C’est marrant, je ne me résous à faire cette première « chronique Brivadoise » qu’au moment où, mise à la rue, je ne sais pas du tout si je vais pouvoir rester ici – ni où que ce soit d’ailleurs.

C’est fatigant, l’ironie de la survie.

Bon, il est vrai qu’elle ne sera que modérément Brivadoise.

 

 

Hier donc je me descends au café-lecture, déjà mentionné quelques fois sur ce blog, en passant. Endroit froid et sympathique, beh oui, de nos jours la sympathie c’est déjà de ne pas se voir agressée. C’est déjà un acquis énorme. Bref à l’intérieur de cet endroit on ne m’agresse pas. On est polie (j’insiste sur le e ; ce café a aussi ceci d’agréable qu’on y est fréquemment une grosse majorité de nanas ; je suis évidemment la seule trans. Probablement la seule de l’arrondissement, depuis le suicide ou l’assassinat de la folle de Paulhaguet il y a vingt ans, laquelle d’ailleurs était plutôt pédé). On compatit vaguement. On s’ingère même d’avancer des espèces de conseils des fois. Bon. Je bois non pas du petit lait, mais de la bière de Haute-Loire, très peu convaincante. Je préférais la Meteor ou l’Efes, je confesse.

Je converse sommairement avec des nanas, que je connais sans connaître depuis des années, comme un peu tout le monde ici (je suis surtout connue, vous vous en doutez). Nous nous trouvons, comme écrivait à peu près mon vieux maître, et en ce moment du moins, sur les rives opposées de l’existence.

Mais ce n'en est pas moins un des endroits qui m'aide à survivre ces jours-ci.

 

Á un moment j’avise, dans la bibliothèque derrière moi (ben oui, c’est un café lecture donc achalandé en livres disparates) un vieux numéro d’Esprit.
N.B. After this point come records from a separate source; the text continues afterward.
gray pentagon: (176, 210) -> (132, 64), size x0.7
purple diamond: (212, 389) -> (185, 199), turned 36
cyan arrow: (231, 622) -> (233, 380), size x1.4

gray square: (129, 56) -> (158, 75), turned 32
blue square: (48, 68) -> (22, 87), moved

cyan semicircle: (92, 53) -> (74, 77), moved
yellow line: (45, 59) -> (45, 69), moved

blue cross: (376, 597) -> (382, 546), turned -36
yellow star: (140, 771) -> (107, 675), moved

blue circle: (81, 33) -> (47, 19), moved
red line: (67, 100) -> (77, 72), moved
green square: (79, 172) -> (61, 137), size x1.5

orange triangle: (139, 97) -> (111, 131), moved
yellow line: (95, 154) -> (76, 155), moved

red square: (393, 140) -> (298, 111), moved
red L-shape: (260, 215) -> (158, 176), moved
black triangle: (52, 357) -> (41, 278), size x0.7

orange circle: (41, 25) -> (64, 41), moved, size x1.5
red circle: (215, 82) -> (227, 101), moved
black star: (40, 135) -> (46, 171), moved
Un numéro de 80. Période où cette revue, apparemment, se droitifiait quelque peu et se ramollissait mentalement, avec un courrier des lecteurs bien digne de notre époque... Je sais pas ce qu’elle est devenue depuis.

De notre époque… Dès les premières lignes, je suis effectivement submergée de phrases et d’idées qui m’inspirent que nous n’avons pas changé du tout d’époque depuis ce virage du début des eighties, qu’Esprit subodorait comme un cochon périgourdin la truffe, en tapant sur les socialos avec trois ans d’avance. Et en noyant son personnalisme subsistant dans le culte du fait et de l’efficacité. Trente ans. Trente ans qui n’ont servi à rien, je trouve. Enfin ça dépend à qui, bien entendu. Glissade vide et encombrée, d’idées, de profits et de peurs.
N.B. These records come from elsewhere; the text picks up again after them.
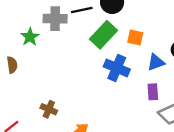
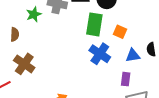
green rectangle: (103, 35) -> (94, 24), turned -45
brown cross: (49, 109) -> (24, 64), moved, size x1.5

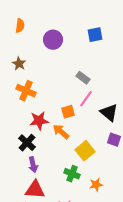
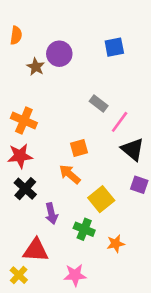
brown star: (19, 64) -> (36, 67), moved
pink line: (86, 99) -> (120, 122), moved
red star: (39, 121) -> (20, 156), moved
purple arrow: (33, 165) -> (51, 214), moved

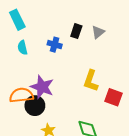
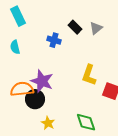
black rectangle: (76, 31) -> (75, 27), turned -64
cyan semicircle: (22, 48) -> (15, 47), moved

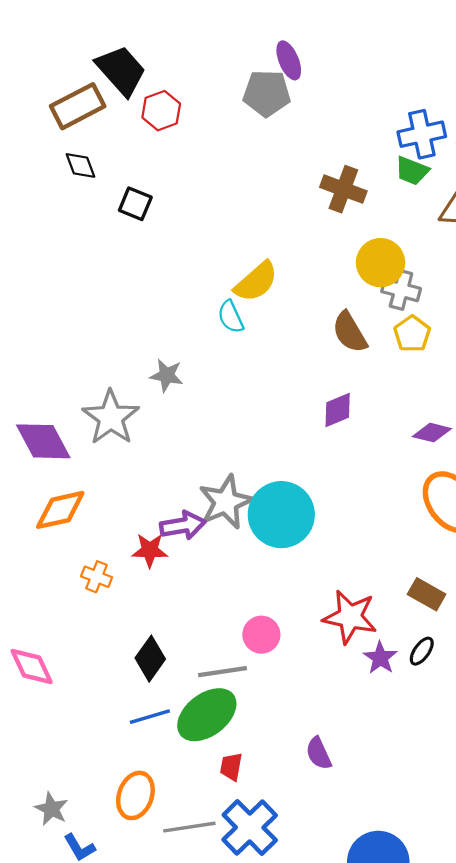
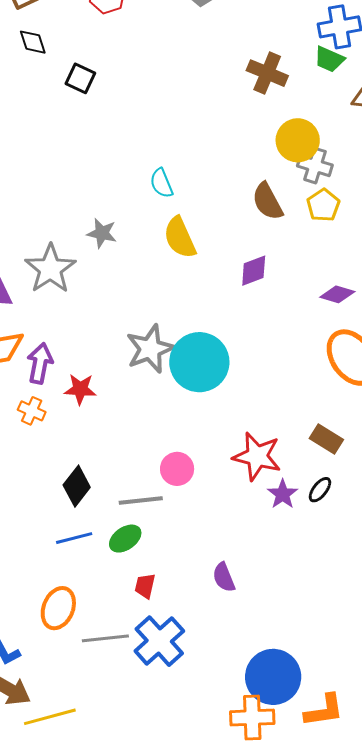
yellow semicircle: (256, 282) -> (180, 238), moved, turned 105
purple arrow: (183, 525) -> (40, 363), moved, turned -72
green ellipse: (207, 715) -> (125, 539), size x0.6

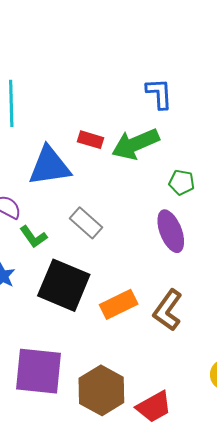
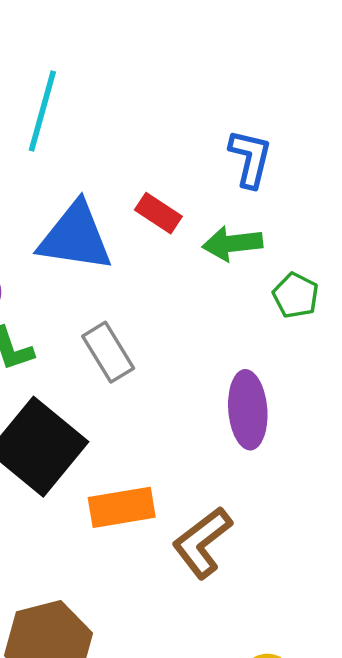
blue L-shape: (159, 94) -> (250, 158), moved
green arrow: (135, 144) -> (232, 244), size x0.7
green pentagon: (182, 182) -> (296, 295), moved

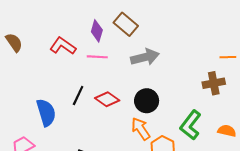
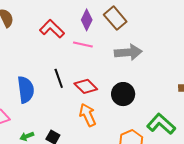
black line: (78, 95) -> (59, 78), turned -54
green L-shape: (190, 125) -> (161, 124), turned 84
orange arrow: (141, 129) -> (88, 115), moved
Cette revue s’ouvrait évidemment sur l’invasion de l’Afghanistan, et sur le scandale comme le contre-scandale. Le clown Chomsky y proclame que tout scrupule fait le lit des méchants impérialistes. Il ne dit pas autre chose aujourd’hui. Il mourra avec ça sur les lèvres. Ce qui est bien, avec ce genre de formules à vocation universelles, et alors que ce sont aujourd’hui les méchants impérialistes qui sont en Afghanistan, en concurrence avec d’autres gentes aussi peu sympathiques, eh ben c’est qu’elles trouvent toujours leur application. Sans préjudice de leur vérité ou fausseté. De nos jours, les assauts de bêtise se concentrent sur d’autres prétendus « contre-pouvoirs ». Mais le libellé est toujours aussi ferme.

 

Mais quand même, se retrouver trente ans après avec les mêmes pitres, les mêmes affirmations définitives, un égorgement général renforcé et trois gadgets pour en être encore plus vite au courant… Comme une Monarchie de Juillet qui n’en finirait pas, traversée juste de l’apparition du chemin de fer.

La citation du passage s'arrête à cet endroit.